They’re going to be the eyes in the sky, searching for missing people or crooks.
They’re going to replace your mailman and pizza delivery guy.
They’re unmanned aerial vehicles — otherwise known as drones. And they’ll be in your community sooner than you might think.
The new state budget — signed by Gov. Pat McCrory on Thursday — included the regulation of unmanned aerial vehicles.
Legislators laid out rules to deal with safety and privacy concerns around drones, such as who can fly them and what they can be used to do.
There’s still a lot that needs to happen before drones take to the skies en masse. The Federal Aviation Administration prohibits the commercial use of drones, but it is working on new rules that would allow that use.
North Carolina legislators and unmanned aerial vehicle experts say they hope the state’s new regulations will get it ready for an industry that is set to launch.
“We are seeing the importance and the opportunities of this industry,” said Kyle Snider, the program director for N.C. State’s NextGen Air Transportation Center. “We want to show the business community that we mean business.”
People are probably most familiar with the large drones used by the U.S. military overseas. And you could buy a drone right now online, if you plan to fly it just as a hobby.

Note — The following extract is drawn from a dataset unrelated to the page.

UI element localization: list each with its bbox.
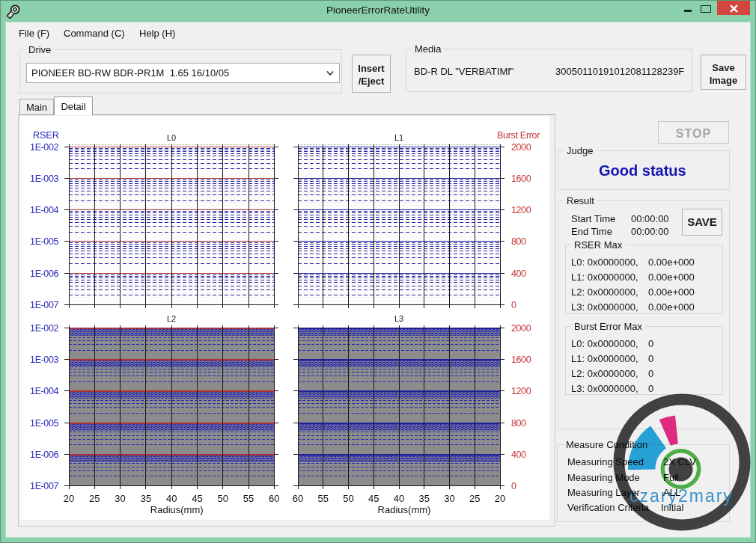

But researchers and product developers envision a variety of other ways unmanned aerial vehicles may replace piloted planes or helicopters for commercial or nonmilitary government uses.
Drones can be outfitted with cameras to help farmers identify problems in their fields or to help police gather evidence.
The unmanned vehicles can help natural resource officers examine damage from a storm or news organizations take video for stories.
Such companies as Amazon want to use drones to deliver packages.
The drone industry is poised to be an $89 billion worldwide market in the next 10 years, according to the FAA.
State leaders want to get a piece of that action. The first step was laying out some rules.
“People, I think, are a little uncertain as to whether the technology could wind up being abused,” said Stephen Hartzell, a lawyer with the firm of Brooks Pierce who followed the issue for the N.C. Association of Broadcasters.
“It will take some time for us to be as accustomed to a flying robot as we might be to a ground-based robot,” Hartzell said.
Legislators tried to satisfy privacy concerns over how police and individuals might use drones. Under the new law, for instance, police can’t use drones for surveillance without a warrant.
“We felt like we just needed to be out front, if possible, on any type of legislation that would protect the public interest,” said Rep. John Faircloth, a Guilford County Republican who served on a House committee that studied drones. “There is a question of how we protect the interest of the public when law enforcement is using this technology.”
So when is your remote-controlled pizza delivery going to get here?
That is at least five or 10 years away, Snider said.
Right now, the FAA only allows drones to fly in U.S. skies for government, research or hobby use.
The federal government is testing how the unmanned vehicles will work with existing piloted air traffic. The FAA planned to roll out new rules for small drone use by next year, but it’s behind schedule.
In the meantime, plenty of companies are ready to get projects off the ground.
A startup company called Olaeris wanted to make Greensboro the first place in the country with a citywide unmanned vehicle system. They promote their drone, called AEVA, as a tool that can arrive at the scene of a crime or accident before first responders.
Public safety officials saw the potential benefits, but city officials didn’t bite, considering the legal issues still must be sorted out.
The Guilford County Sheriff’s Office, which owns a fixed-wing, piloted plane, also explored using an unmanned vehicle. In addition to the murky federal rules, a drone was nearly as expensive as the county’s existing plane.
The state estimated it would take $850,000 for an agency to get an unmanned aerial vehicle program started, plus about $435,000 in ongoing annual costs.
And Snider said it could take a law enforcement agency up to three years to get all the FAA approvals to get a countywide unmanned vehicle system in place.